Steps to Reproduce the Problem

Example Call

public class DeliveryRequest
{
        public double DeliveryLocationLatitude { get; set; }
        public double DeliveryLocationLongitude { get; set; }
}

var model = new DeliveryRequest 
{
    DeliveryLocationLatitude = 53.7886918m
    DeliveryLocationLongitude = -2.2299881m
}

await _daprClient.DaprClient.PublishEventAsync("pubsub", "UpdateDeliveryEvent", new UpdateDeliveryEvent(model), cancellationToken);

On the handler side when the model hit, the DeliveryLocationLatitude and DeliveryLocationLongitude properties have both been rounded to 6 decimal places, so they now look like

DeliveryLocationLatitude = 53.788692m
DeliveryLocationLongitude = -2.229988m

We have managed to get around this by creating a custom json converter to use on those 2 fields in the model, which writes the value out like so

public override void Write(Utf8JsonWriter writer, double value, JsonSerializerOptions options)
{
    writer.WriteStringValue(value.ToString("G17", CultureInfo.InvariantCulture));
}

While this does work, its not ideal and probably should not be required?

beakersoft avatar Apr 12 '22 10:04 beakersoft

@beakersoft - Is the ask here to allow full precision by default? If I had to guess, the default encoding truncates it to make it a more consistent parsing experience on the read side.

Instead of creating a customer parser, have you considered saving it as a string in your message? That'd guarantee the raw value and leave all the encoding/decoding responsibility to your code which gives you more control.

halspang avatar Apr 19 '22 21:04 halspang

@beakersoft - this might be a silly question but just in case:

public class DeliveryRequest
{
        public double DeliveryLocationLatitude { get; set; }
        public double DeliveryLocationLongitude { get; set; }
}

var model = new DeliveryRequest 
{
    DeliveryLocationLatitude = 53.7886918m
    DeliveryLocationLongitude = -2.2299881m
}

Your DeliveryRequest type is defining these properties with double but your initialization of the properties is using decimal (-2.2299881m) literals. Did you mean to define the properties as decimals?

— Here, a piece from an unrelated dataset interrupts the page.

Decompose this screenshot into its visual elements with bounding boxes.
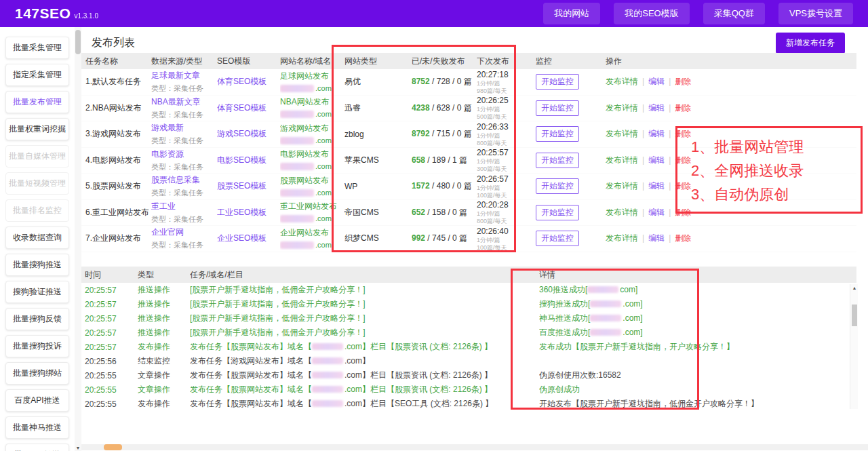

Also as-of .NET 5 there is an attribute you can use to get string-serialization without writing a converter https://docs.microsoft.com/en-us/dotnet/api/system.text.json.serialization.jsonnumberhandlingattribute?view=net-6.0

rynowak avatar Apr 20 '22 03:04 rynowak

@beakersoft - Are you still having problems here?

halspang avatar Jun 21 '22 23:06 halspang

@halspang we've got around it by using the custom json converter, although it does feel a bit of a hack. We did think about just using a string, but again then feels a bit nasty as we would have to keep converting to/from the correct type

beakersoft avatar Jun 27 '22 10:06 beakersoft

@beakersoft - Since you've found a way to handle this, I'm going to close this issue. If you think this is worth a feature add, please feel free to reopen this issue or create a more specific one with the requested behavior.